Task to complete | Look through the data below. Collect every line where the word "produção" occurs.

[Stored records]

**********

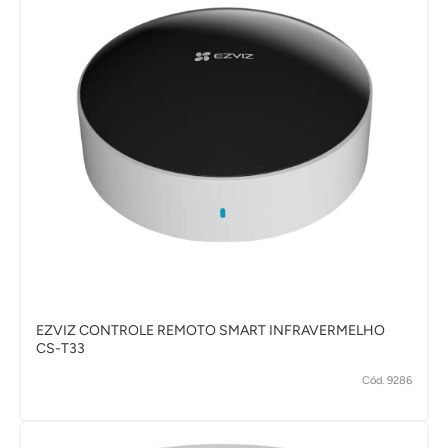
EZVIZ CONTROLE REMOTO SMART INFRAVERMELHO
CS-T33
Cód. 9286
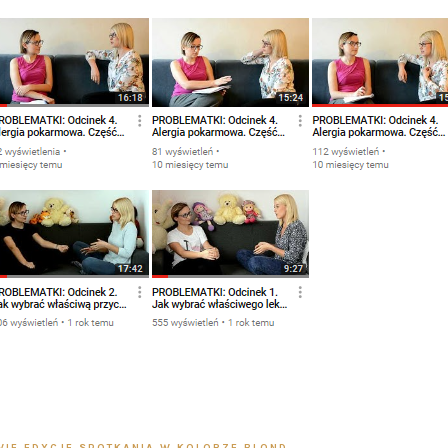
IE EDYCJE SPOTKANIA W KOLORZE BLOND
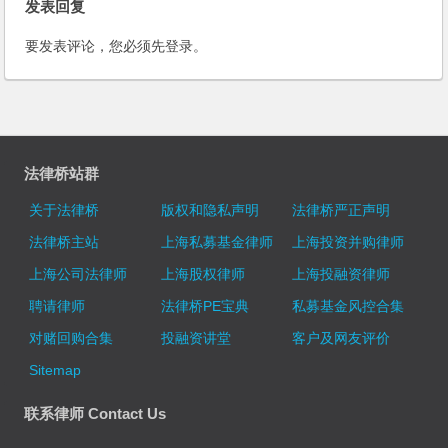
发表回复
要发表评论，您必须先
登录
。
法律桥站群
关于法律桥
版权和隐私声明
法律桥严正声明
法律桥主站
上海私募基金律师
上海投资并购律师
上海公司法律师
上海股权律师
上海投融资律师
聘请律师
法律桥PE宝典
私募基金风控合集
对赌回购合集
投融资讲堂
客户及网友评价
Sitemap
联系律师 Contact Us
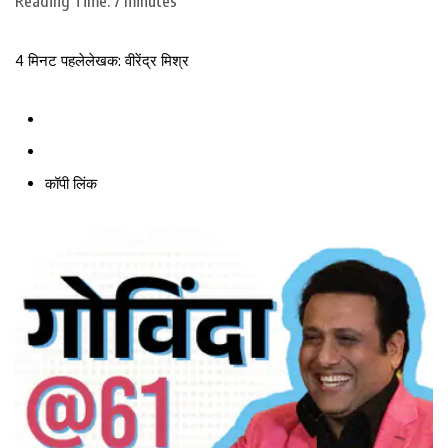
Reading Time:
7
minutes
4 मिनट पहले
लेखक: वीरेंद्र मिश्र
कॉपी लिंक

**********

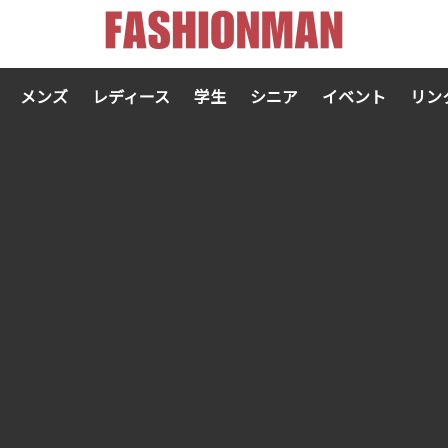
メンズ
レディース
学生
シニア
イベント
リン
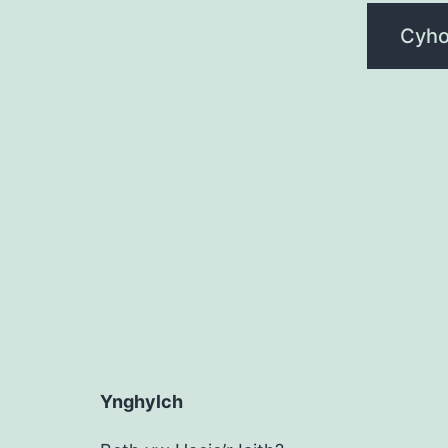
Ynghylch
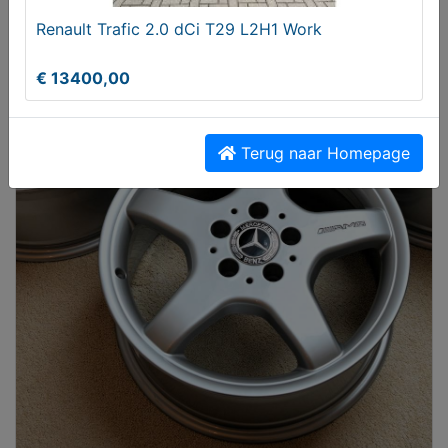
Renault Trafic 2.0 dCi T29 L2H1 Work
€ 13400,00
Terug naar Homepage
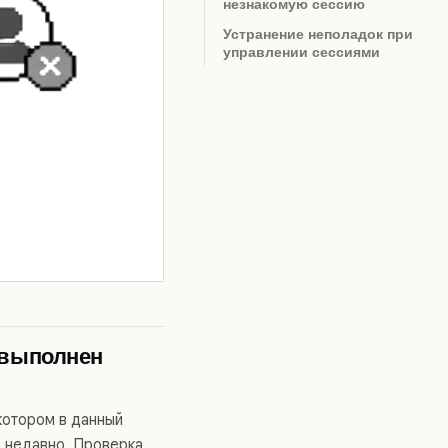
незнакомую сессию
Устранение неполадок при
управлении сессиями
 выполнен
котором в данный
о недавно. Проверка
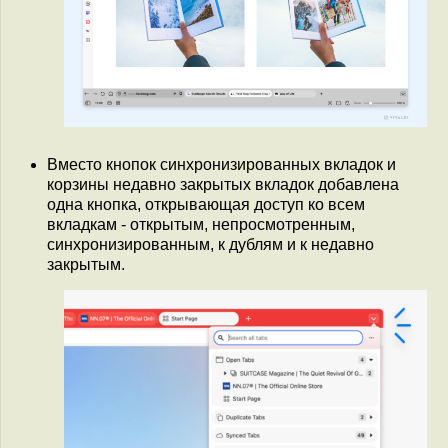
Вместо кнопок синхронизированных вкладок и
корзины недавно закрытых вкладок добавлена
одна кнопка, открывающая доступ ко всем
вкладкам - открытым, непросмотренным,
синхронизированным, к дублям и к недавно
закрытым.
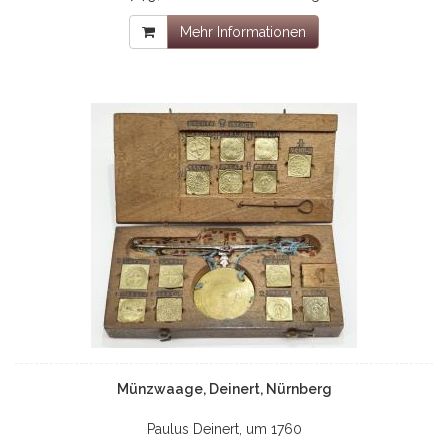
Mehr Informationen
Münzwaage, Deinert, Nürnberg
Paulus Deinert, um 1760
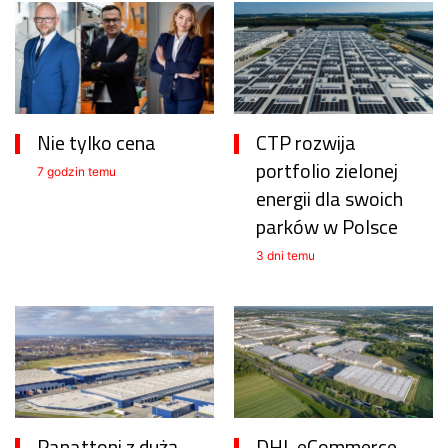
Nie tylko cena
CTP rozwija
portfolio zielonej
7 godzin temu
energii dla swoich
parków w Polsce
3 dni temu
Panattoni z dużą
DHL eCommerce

**********

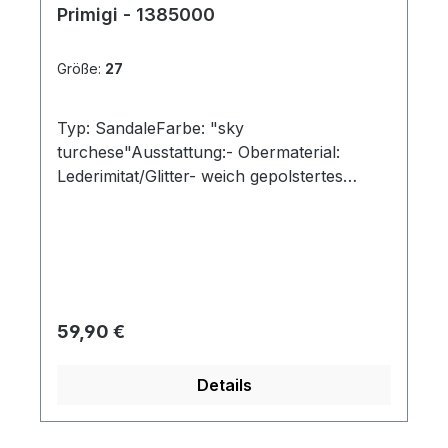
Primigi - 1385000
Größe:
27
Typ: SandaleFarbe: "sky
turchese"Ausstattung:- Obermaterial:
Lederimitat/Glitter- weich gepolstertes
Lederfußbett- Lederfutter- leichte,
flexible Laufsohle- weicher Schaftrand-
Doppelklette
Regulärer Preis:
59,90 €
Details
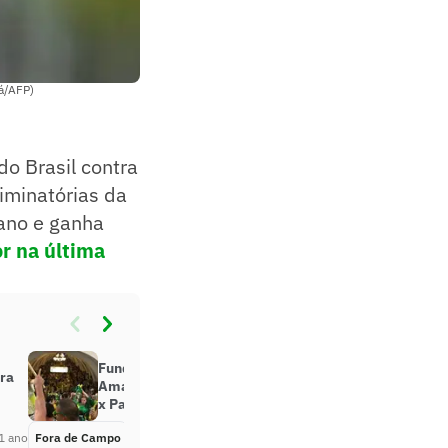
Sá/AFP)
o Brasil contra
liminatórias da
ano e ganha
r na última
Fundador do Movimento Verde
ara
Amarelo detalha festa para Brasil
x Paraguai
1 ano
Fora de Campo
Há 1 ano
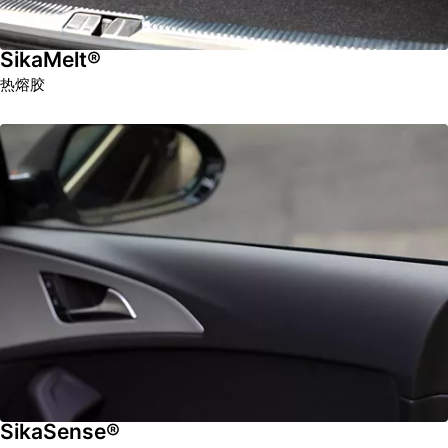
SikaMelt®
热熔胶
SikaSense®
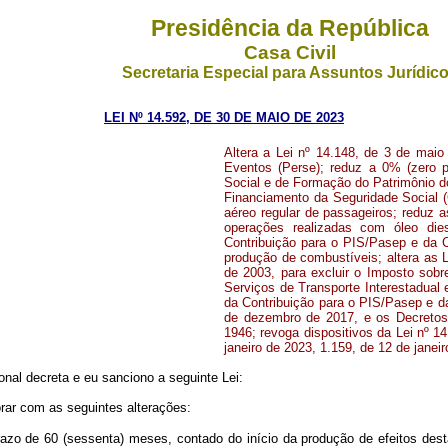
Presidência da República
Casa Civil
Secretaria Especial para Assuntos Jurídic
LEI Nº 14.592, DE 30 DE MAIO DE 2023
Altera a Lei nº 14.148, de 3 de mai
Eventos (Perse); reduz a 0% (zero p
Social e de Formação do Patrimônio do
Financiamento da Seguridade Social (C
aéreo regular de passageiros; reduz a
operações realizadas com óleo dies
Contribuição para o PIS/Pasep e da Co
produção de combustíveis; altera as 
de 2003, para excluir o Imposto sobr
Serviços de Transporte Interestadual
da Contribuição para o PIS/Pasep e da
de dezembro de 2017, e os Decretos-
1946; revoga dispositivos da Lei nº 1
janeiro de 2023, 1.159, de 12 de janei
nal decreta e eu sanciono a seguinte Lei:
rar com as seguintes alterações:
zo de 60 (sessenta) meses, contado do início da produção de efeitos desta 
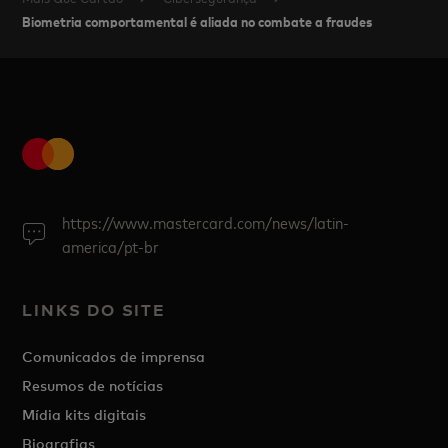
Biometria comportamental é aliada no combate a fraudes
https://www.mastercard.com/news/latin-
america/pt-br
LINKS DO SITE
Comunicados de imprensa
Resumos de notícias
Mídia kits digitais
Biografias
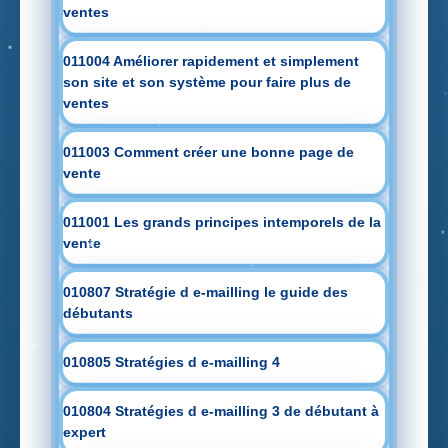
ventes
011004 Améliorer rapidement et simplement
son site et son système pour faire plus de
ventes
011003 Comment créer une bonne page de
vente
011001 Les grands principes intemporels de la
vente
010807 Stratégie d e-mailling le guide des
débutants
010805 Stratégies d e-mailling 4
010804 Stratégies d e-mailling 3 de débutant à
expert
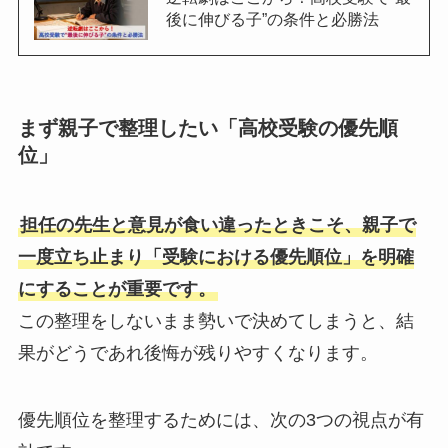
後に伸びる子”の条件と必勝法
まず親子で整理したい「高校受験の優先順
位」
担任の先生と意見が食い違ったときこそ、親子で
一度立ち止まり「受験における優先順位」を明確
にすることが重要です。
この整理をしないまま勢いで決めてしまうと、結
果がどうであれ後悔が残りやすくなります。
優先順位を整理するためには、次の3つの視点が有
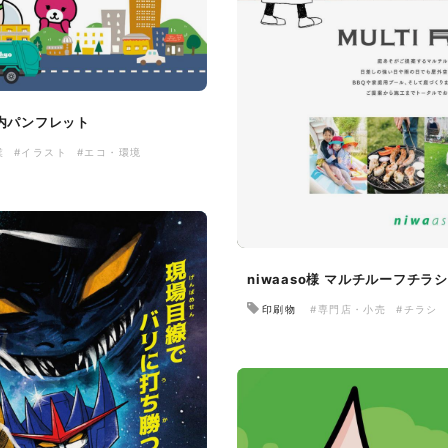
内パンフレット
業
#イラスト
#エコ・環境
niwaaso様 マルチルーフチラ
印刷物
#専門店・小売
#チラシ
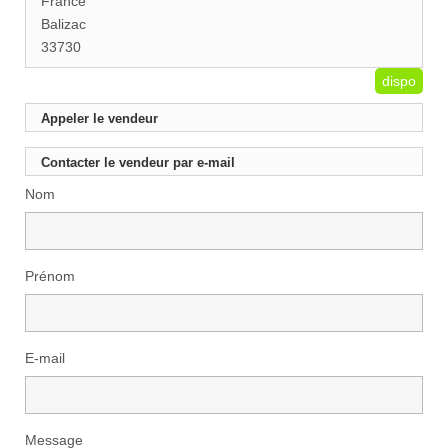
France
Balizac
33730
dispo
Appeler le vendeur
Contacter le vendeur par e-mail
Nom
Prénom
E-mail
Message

**********

Answer for this exercise |
produção de combustíveis; altera as 
zo de 60 (sessenta) meses, contado do início da produção de efeitos desta 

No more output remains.